Son attitude n’est pas moins brutale envers sa famille et les personnes de son entourage qui dépendent uniquement de lui. Il avait eu des égards et des ménagemens pour sa première femme, et quand il lui arrivait d’en manquer, elle lui tenait tête. Mais il n’en a pas été de même avec la seconde. Bien qu’elle se soit consacrée à l’éducation des enfans du premier lit et à de bonnes œuvres, elle n’a pas toujours trouvé grâce devant ce despote. Maintes fois les enfans eux-mêmes n’ont pas été mieux traités.

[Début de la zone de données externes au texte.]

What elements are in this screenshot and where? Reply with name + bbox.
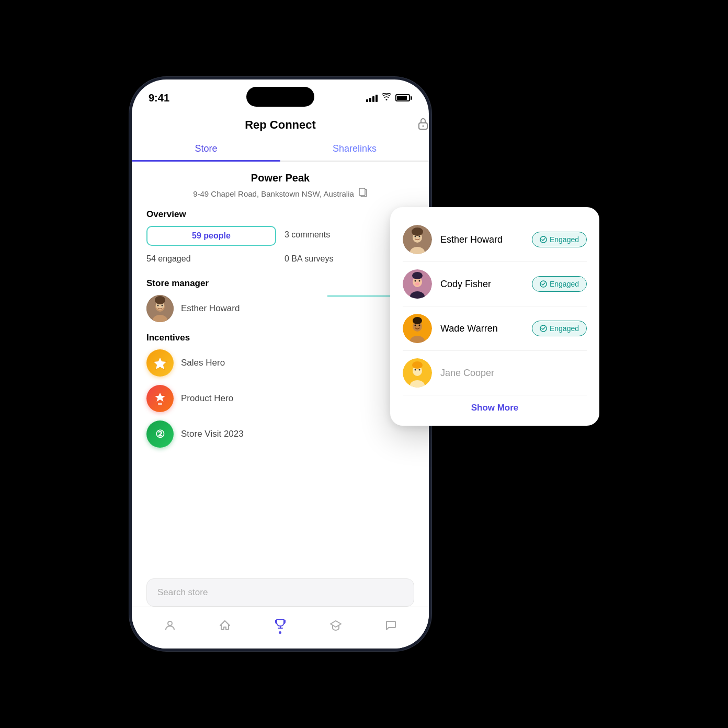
svg-point-8 xyxy=(157,305,159,306)
svg-point-42 xyxy=(412,361,423,369)
popup-avatar-esther xyxy=(403,225,432,254)
svg-point-41 xyxy=(419,369,420,371)
app-title: Rep Connect xyxy=(245,118,316,132)
overview-grid: 59 people 3 comments 54 engaged 0 BA sur… xyxy=(146,226,414,268)
overview-label: Overview xyxy=(146,209,414,220)
svg-point-19 xyxy=(419,236,420,237)
popup-row-esther[interactable]: Esther Howard Engaged xyxy=(403,218,587,262)
incentives-label: Incentives xyxy=(146,333,414,343)
dynamic-island xyxy=(246,87,314,107)
show-more-button[interactable]: Show More xyxy=(403,395,587,415)
wifi-icon xyxy=(382,93,391,103)
popup-name-jane: Jane Cooper xyxy=(440,368,587,379)
tab-sharelinks[interactable]: Sharelinks xyxy=(280,137,429,161)
sales-hero-badge xyxy=(146,349,174,377)
phone-frame: 9:41 xyxy=(129,76,432,652)
battery-icon xyxy=(395,94,412,101)
svg-point-13 xyxy=(168,621,172,625)
manager-avatar xyxy=(146,295,174,322)
app-header: Rep Connect xyxy=(132,108,429,137)
product-hero-badge xyxy=(146,385,174,412)
nav-profile[interactable] xyxy=(164,619,176,632)
search-input[interactable]: Search store xyxy=(146,578,414,607)
popup-name-wade: Wade Warren xyxy=(440,323,524,334)
svg-point-9 xyxy=(162,305,163,306)
svg-point-40 xyxy=(415,369,416,371)
popup-avatar-cody xyxy=(403,269,432,299)
app-content: Power Peak 9-49 Chapel Road, Bankstown N… xyxy=(132,172,429,649)
popup-name-cody: Cody Fisher xyxy=(440,279,524,290)
svg-point-34 xyxy=(419,325,420,326)
bottom-nav xyxy=(132,607,429,649)
store-visit-badge: ② xyxy=(146,420,174,448)
phone-screen: 9:41 xyxy=(132,79,429,649)
tab-bar: Store Sharelinks xyxy=(132,137,429,162)
svg-point-18 xyxy=(415,236,416,237)
popup-row-wade[interactable]: Wade Warren Engaged xyxy=(403,306,587,351)
status-time: 9:41 xyxy=(149,92,169,104)
product-hero-name: Product Hero xyxy=(181,393,233,404)
incentive-product-hero[interactable]: Product Hero xyxy=(146,385,414,412)
svg-point-20 xyxy=(412,228,423,236)
engaged-badge-wade: Engaged xyxy=(532,321,587,336)
svg-rect-3 xyxy=(359,188,365,196)
nav-home[interactable] xyxy=(219,619,231,632)
nav-trophy-dot xyxy=(279,631,281,634)
nav-chat[interactable] xyxy=(384,619,397,632)
copy-icon[interactable] xyxy=(358,187,368,200)
nav-trophy[interactable] xyxy=(274,617,287,634)
nav-education[interactable] xyxy=(329,619,342,632)
stat-engaged: 54 engaged xyxy=(146,250,276,268)
incentive-sales-hero[interactable]: Sales Hero xyxy=(146,349,414,377)
svg-point-33 xyxy=(415,325,416,326)
engaged-badge-cody: Engaged xyxy=(532,276,587,292)
svg-point-1 xyxy=(423,126,424,127)
tab-store[interactable]: Store xyxy=(132,137,280,161)
store-address: 9-49 Chapel Road, Bankstown NSW, Austral… xyxy=(146,187,414,200)
popup-row-jane[interactable]: Jane Cooper xyxy=(403,351,587,395)
scene: 9:41 xyxy=(129,50,599,678)
stat-people[interactable]: 59 people xyxy=(146,226,276,246)
svg-point-25 xyxy=(415,280,416,282)
svg-point-26 xyxy=(419,280,420,282)
incentive-store-visit[interactable]: ② Store Visit 2023 xyxy=(146,420,414,448)
lock-icon[interactable] xyxy=(417,117,429,133)
svg-point-28 xyxy=(412,272,423,279)
status-icons xyxy=(366,93,412,103)
engaged-badge-esther: Engaged xyxy=(532,232,587,247)
svg-point-10 xyxy=(155,296,165,304)
svg-marker-11 xyxy=(153,357,167,370)
popup-avatar-jane xyxy=(403,358,432,388)
store-name: Power Peak xyxy=(146,172,414,184)
store-visit-name: Store Visit 2023 xyxy=(181,429,244,439)
sales-hero-name: Sales Hero xyxy=(181,358,225,368)
signal-icon xyxy=(366,94,378,102)
popup-row-cody[interactable]: Cody Fisher Engaged xyxy=(403,262,587,306)
bottom-search-area: Search store xyxy=(146,578,414,607)
popup-avatar-wade xyxy=(403,314,432,343)
svg-point-27 xyxy=(415,282,419,286)
svg-point-35 xyxy=(413,317,422,324)
popup-card: Esther Howard Engaged Cody Fisher xyxy=(390,207,599,426)
manager-name: Esther Howard xyxy=(181,303,240,314)
popup-name-esther: Esther Howard xyxy=(440,234,524,245)
svg-rect-12 xyxy=(158,403,162,405)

Ces souvenirs pourraient être multipliés, car parmi les souverains de nos jours, il n’en est pas qui aient donné lieu à un plus haut degré que lui à des appréciations, à des anecdotes dont quelques-unes n’ont pas contribué à le rendre sympathique. Mais ce qui vient d’être dit suffit pour qu’on puisse mieux juger Ferdinand de Cobourg à travers les événemens qui forment la page la plus importante de son règne et de l’histoire bulgare.


II

Quoique libéré de la tutelle dictatoriale à laquelle il avait dû se résigner huit années durant, il vit s’écouler plusieurs mois avant de jouir complètement des douceurs de sa liberté reconquise. En dépit de son vouloir et de ses initiatives, il était encore en butte à des difficultés de gouvernement qu’avait aggravées la mort tragique de l’ex-dictateur. Il ne commence à nous apparaître dans toute la vérité de son caractère qu’après son rapprochement avec la Russie, qui débarrasse de tous les obstacles le terrain ouvert à son activité. Au mois de février 1896, avait lieu le baptême orthodoxe de l’héritier de la couronne. L’empereur Nicolas ayant accepté d’être le parrain du jeune catéchumène se faisait représenter à la cérémonie par un envoyé spécial.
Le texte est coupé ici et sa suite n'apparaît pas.